This watermelon-colored heirloom radish isn’t just all for show—it’s incredibly versatile, too. You can use the watermelon radish just like the common red radish, or try quick pickling them for snacking, salads, and sandwiches.
Green Meat Radishes
This long, tubular-shaped radish is easy to spot with its green-and-white flesh. It’s slightly mild and sweeter in taste compared to other peppery varieties, making it ideal for adding flavor and texture to salads and grain bowls without any of the spicy bite that radishes are known to have.
White daikons are one the the largest radish varieties and can grow up to 15 inches long. They have crisp flesh and a mildly sweet taste with a slightly peppery bite. Try them braised with meat and other veggies, or fermented with cabbage in a homemade kimchi.
Purple Daikon Radishes
If you’re looking to add a pop of color to your dishes, the kaleidoscope-colored purple daikon is the way to go.
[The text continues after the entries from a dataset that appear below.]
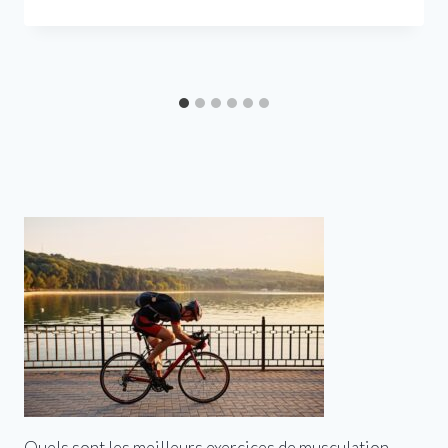
Quels sont les meilleurs exercices de musculation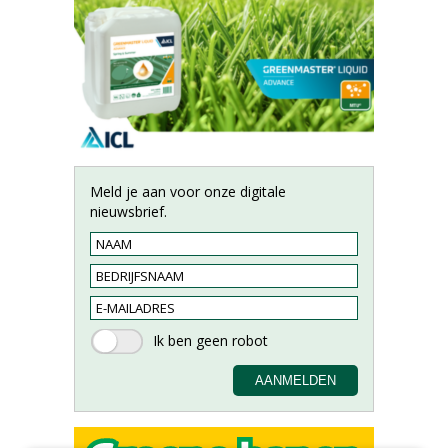
Meld je aan voor onze digitale
nieuwsbrief.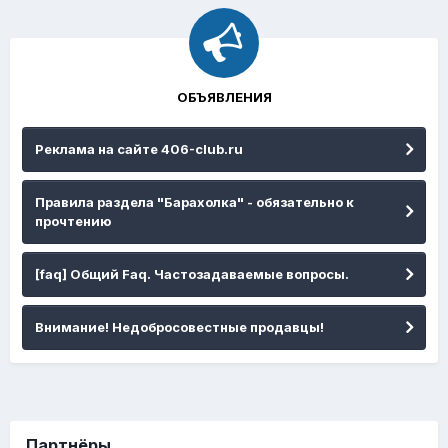
ОБЪЯВЛЕНИЯ
Реклама на сайте 406-club.ru
Правила раздела "Барахолка" - обязательно к
прочтению
[faq] Общий Faq. Частозадаваемые вопросы.
Внимание! Недобросовестные продавцы!
Партнёры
Its purple- and magenta-hued flesh is even milder than the white daikon making it perfect for eating raw. Try them shaved with other root veggies for a colorful, crunchy slaw.
Don’t forget the greens!
One of the best parts about the radish is that the entire plant is edible, greens included. Use them like any other hardy green (mustard greens, kale, or Swiss chard): sautéed with garlic and olive oil for a simple side or blended into pesto for a subtle peppery kick.